The present study was designed to deliver sex steroids by a functional construct fabricated
using encapsulation techniques. Theca and granulosa cells isolated from ovaries of
21-day old rats were encapsulated in multilayer alginate microcapsules to recapitulate
the native follicular structure. Cells encapsulated in two other schemes were used
as controls to assess the importance of the multilayer structure. The endocrine functions
of the encapsulated cells were assessed in vitro for a period of 30 days. Encapsulated
cells showed sustained viability during long-term in vitro culture with those encapsulated
in multilayer capsules secreting significantly higher and sustained concentrations
of 17 β-estradiol (E(2)) than the two other encapsulation schemes (p < 0.05, n = 6)
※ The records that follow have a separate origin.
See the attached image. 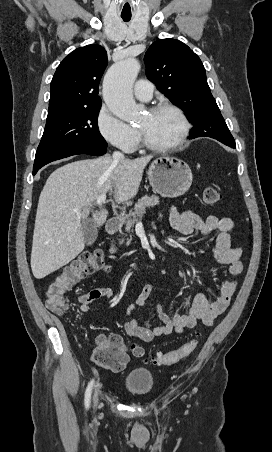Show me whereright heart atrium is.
<instances>
[{
	"label": "right heart atrium",
	"instance_id": "right-heart-atrium-1",
	"mask_svg": "<svg viewBox=\"0 0 272 452\" xmlns=\"http://www.w3.org/2000/svg\"><path fill=\"white\" fill-rule=\"evenodd\" d=\"M96 126L102 138L109 144L131 152L137 143L138 134L134 128L102 106L96 117Z\"/></svg>",
	"mask_w": 272,
	"mask_h": 452
}]
</instances>
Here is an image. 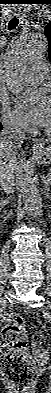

in response to follicle-stimulating hormone (FSH) and luteinizing hormone (LH). In
addition, cells in the multilayer microcapsules also secreted activin and inhibin
in vitro. In contrast, when granulosa and theca cells were cultured in 2D culture,
progesterone (P(4)) secretion increased while E(2) secretion decreased over a 30-day
period. In summary, we have designed a multilayer engineered ovarian tissue that secretes
sex steroids and peptide hormones and responds to gonadotropins, thus demonstrating
the ability to recapitulate native ovarian structure ex vivo.